Residents of St. Bernard Parish, a flood-damaged area of Louisiana survived Hurricane Katrina but now they’re facing the danger of a different kind of storm: killer bees.
Late last December Louisiana state agriculture authorities confirmed that a house ruined by the violent hurricane was the new squatting place of a dangerous strain of Africanized honeybees. The contractors tearing down the house were first to find them, and the first to be driven away. Beekeepers were called in to capture the hybrid bees, but the aggressive insects chased them off too. Mosquito workers were finally able to kill the majority of the swarm, and on Monday, Agriculturalists lined a half-mile radius around the area with traps in an attempt to round up the remaining bees. The purpose of the traps is to determine if there are killer bees still at large and if they are traveling to different areas. “So far,” says Bob Odom, the state’s Agriculture and Forestry Commissioner, “this is and isolated find in the New Orleans area.”
The department’s coordinator of nursery and apiary programs, Jimmy Dunkley, theorizes that the bees arrived in New Orleans as stowaways on a ship. Since 1988, according to Dunkley, authorities have intercepted nine swarms at state ports, finding the bees in barges, shipping containers, and even in the ships themselves.
In 1957 a swarm of small but aggressive bees escaped from a lab in Brazil and went north.
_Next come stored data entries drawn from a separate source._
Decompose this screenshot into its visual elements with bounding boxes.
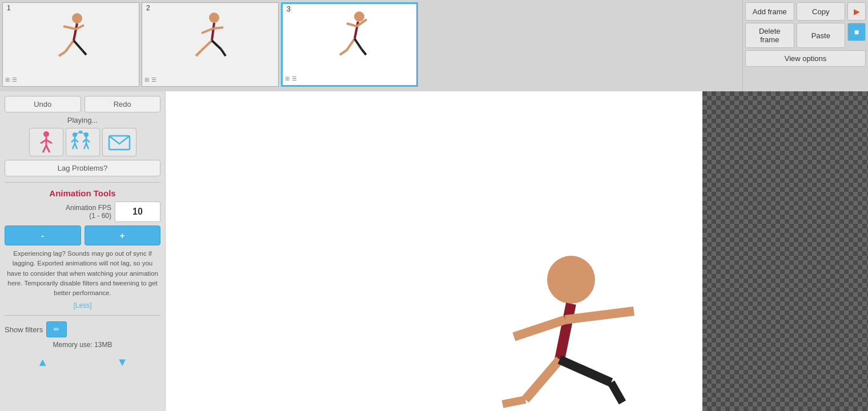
- svg-line-18: [347, 23, 357, 26]
- canvas-dark-area: [702, 91, 868, 411]
- svg-point-8: [209, 13, 219, 23]
- svg-line-15: [221, 49, 226, 56]
- fps-minus-button[interactable]: -: [5, 225, 81, 245]
- frame-canvas-3: [283, 4, 416, 71]
- divider-2: [5, 315, 160, 316]
- pencil-icon: ✏: [54, 325, 59, 333]
- message-icon: [108, 134, 131, 151]
- fps-plus-button[interactable]: +: [85, 225, 161, 245]
- main-canvas[interactable]: [166, 91, 702, 411]
- svg-line-49: [565, 311, 634, 320]
- fps-value-display: 10: [115, 202, 160, 222]
- svg-line-5: [74, 41, 82, 50]
- canvas-area: [166, 91, 868, 411]
- right-panel: Add frame Copy ▶ Delete frame Paste ■ Vi…: [742, 0, 868, 91]
- svg-point-24: [43, 131, 49, 137]
- svg-point-44: [79, 131, 82, 134]
- play-icon-button[interactable]: ▶: [847, 2, 866, 21]
- stick-figure-pink-icon: [37, 131, 55, 154]
- redo-button[interactable]: Redo: [85, 96, 161, 112]
- frame-figure-3: [329, 9, 369, 66]
- multi-figure-icon: [69, 131, 97, 154]
- filters-button[interactable]: ✏: [46, 321, 67, 337]
- svg-line-12: [202, 41, 212, 50]
- frame-icon-2b: ☰: [151, 76, 156, 83]
- top-buttons-row: Add frame Copy ▶: [745, 2, 866, 21]
- frame-canvas-2: [142, 3, 278, 72]
- memory-down-button[interactable]: [85, 352, 161, 372]
- frame-card-2[interactable]: 2: [142, 2, 279, 87]
- svg-line-17: [355, 22, 358, 39]
- frame-icon-3a: ⊞: [285, 75, 290, 82]
- view-options-button[interactable]: View options: [745, 50, 866, 67]
- svg-line-13: [212, 41, 221, 49]
- message-tool-button[interactable]: [102, 128, 136, 156]
- frame-card-3[interactable]: 3: [281, 2, 418, 87]
- fps-label: Animation FPS (1 - 60): [5, 204, 111, 220]
- svg-line-53: [503, 400, 525, 404]
- arrow-down-icon: [116, 356, 128, 369]
- frame-card-1[interactable]: 1: [2, 2, 139, 87]
- divider-1: [5, 182, 160, 183]
- svg-line-41: [86, 143, 89, 149]
- frame-number-3: 3: [285, 5, 292, 13]
- undo-redo-row: Undo Redo: [5, 96, 160, 112]
- svg-line-29: [46, 146, 50, 152]
- multi-figure-tool-button[interactable]: [66, 128, 100, 156]
- fps-row: Animation FPS (1 - 60) 10: [5, 202, 160, 222]
- svg-line-52: [611, 382, 622, 402]
- svg-line-35: [75, 143, 77, 149]
- stick-figure-tool-button[interactable]: [29, 128, 63, 156]
- svg-line-21: [355, 39, 361, 49]
- less-link[interactable]: [Less]: [5, 301, 160, 309]
- lag-problems-button[interactable]: Lag Problems?: [5, 160, 160, 176]
- svg-line-4: [65, 41, 74, 52]
- svg-point-16: [354, 11, 364, 22]
- frame-icon-2a: ⊞: [144, 76, 149, 83]
- animation-tools-title: Animation Tools: [5, 188, 160, 198]
- copy-button[interactable]: Copy: [797, 2, 846, 21]
- svg-line-7: [82, 50, 86, 55]
- frame-figure-1: [51, 9, 91, 66]
- svg-line-11: [213, 27, 223, 29]
- arrow-up-icon: [37, 356, 49, 369]
- fps-buttons-row: - +: [5, 225, 160, 245]
- svg-line-10: [202, 29, 213, 33]
- add-frame-button[interactable]: Add frame: [745, 2, 794, 21]
- svg-point-0: [72, 13, 82, 23]
- svg-line-50: [525, 360, 560, 400]
- square-icon-button[interactable]: ■: [847, 23, 866, 41]
- svg-line-47: [560, 304, 571, 360]
- square-icon: ■: [854, 27, 859, 37]
- playing-status: Playing...: [5, 116, 160, 124]
- frame-number-2: 2: [144, 4, 152, 12]
- svg-line-14: [196, 50, 202, 56]
- play-icon: ▶: [854, 7, 860, 16]
- lag-info-text: Experiencing lag? Sounds may go out of s…: [5, 249, 160, 298]
- memory-up-button[interactable]: [5, 352, 81, 372]
- frame-icon-3b: ☰: [292, 75, 297, 82]
- delete-frame-button[interactable]: Delete frame: [745, 23, 794, 48]
- frame-figure-2: [190, 9, 230, 66]
- svg-line-1: [74, 23, 77, 41]
- undo-button[interactable]: Undo: [5, 96, 81, 112]
- main-figure-svg: [166, 91, 702, 411]
- svg-line-23: [361, 49, 366, 55]
- svg-line-48: [514, 320, 565, 337]
- svg-line-20: [347, 39, 355, 50]
- frame-number-1: 1: [5, 4, 13, 12]
- svg-line-51: [560, 360, 611, 382]
- main-area: Undo Redo Playing...: [0, 91, 868, 411]
- svg-line-9: [212, 23, 214, 41]
- svg-line-2: [63, 26, 76, 29]
- bottom-buttons-row: Delete frame Paste ■: [745, 23, 866, 48]
- memory-arrows-row: [5, 352, 160, 372]
- svg-line-22: [340, 50, 347, 55]
- paste-button[interactable]: Paste: [797, 23, 846, 48]
- svg-line-28: [43, 146, 46, 152]
- frame-footer-1: ⊞ ☰: [3, 72, 139, 86]
- frames-area: 1: [0, 0, 742, 91]
- frame-footer-2: ⊞ ☰: [142, 72, 278, 86]
- frame-icon-1a: ⊞: [5, 76, 10, 83]
- svg-point-46: [547, 256, 595, 304]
A result of a honey production experiment, the Africanized bees from the lab mated with their native counterparts and created a new hybrid strain that was just as aggressive as the ones that escaped. These bees are usually referred to as “killer bees” because their sting can be fatal.
Killer bees have been around for a while. It seems like they’ve been threatening to attack my whole life. Perhaps they were the groundbreakers in the animal kingdom’s revolution against humans.
I’m telling you, there’s something going on with them thar animals!